* What the task requires
Output only the lines below that start at the line containing "Wandstärke von beachtlichen 5mm." and end at the line containing "Bedienkomfort", with both ends kept.

[Source records]
------------------------------------------------

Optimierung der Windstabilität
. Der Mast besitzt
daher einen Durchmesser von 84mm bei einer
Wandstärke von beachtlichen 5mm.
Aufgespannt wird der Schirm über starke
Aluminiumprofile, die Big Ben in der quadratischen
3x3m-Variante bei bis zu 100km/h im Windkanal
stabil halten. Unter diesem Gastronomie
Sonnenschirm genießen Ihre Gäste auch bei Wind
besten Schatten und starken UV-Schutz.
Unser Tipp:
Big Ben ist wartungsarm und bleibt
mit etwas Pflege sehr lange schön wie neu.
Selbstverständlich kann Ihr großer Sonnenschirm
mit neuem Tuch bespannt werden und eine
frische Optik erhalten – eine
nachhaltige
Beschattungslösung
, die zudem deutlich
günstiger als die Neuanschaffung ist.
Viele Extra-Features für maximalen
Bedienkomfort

------------------------------------------------

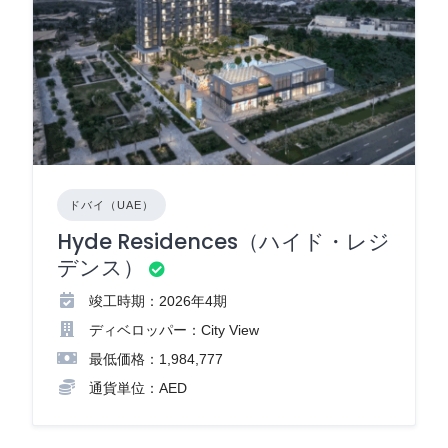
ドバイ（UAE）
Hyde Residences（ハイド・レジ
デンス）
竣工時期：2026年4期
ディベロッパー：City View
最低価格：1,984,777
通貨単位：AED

------------------------------------------------

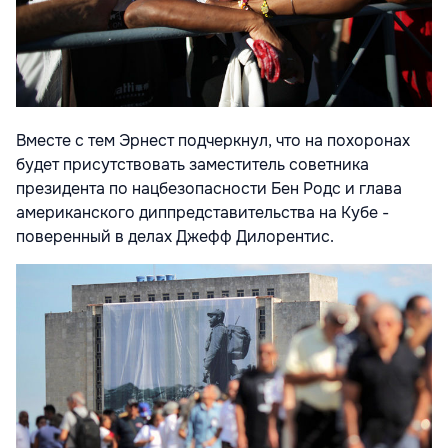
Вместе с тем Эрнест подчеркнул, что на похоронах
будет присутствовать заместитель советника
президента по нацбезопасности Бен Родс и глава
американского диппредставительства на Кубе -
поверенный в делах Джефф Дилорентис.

------------------------------------------------

* Final answer
Wandstärke von beachtlichen 5mm.
Aufgespannt wird der Schirm über starke
Aluminiumprofile, die Big Ben in der quadratischen
3x3m-Variante bei bis zu 100km/h im Windkanal
stabil halten. Unter diesem Gastronomie
Sonnenschirm genießen Ihre Gäste auch bei Wind
besten Schatten und starken UV-Schutz.
Unser Tipp:
Big Ben ist wartungsarm und bleibt
mit etwas Pflege sehr lange schön wie neu.
Selbstverständlich kann Ihr großer Sonnenschirm
mit neuem Tuch bespannt werden und eine
frische Optik erhalten – eine
nachhaltige
Beschattungslösung
, die zudem deutlich
günstiger als die Neuanschaffung ist.
Viele Extra-Features für maximalen
Bedienkomfort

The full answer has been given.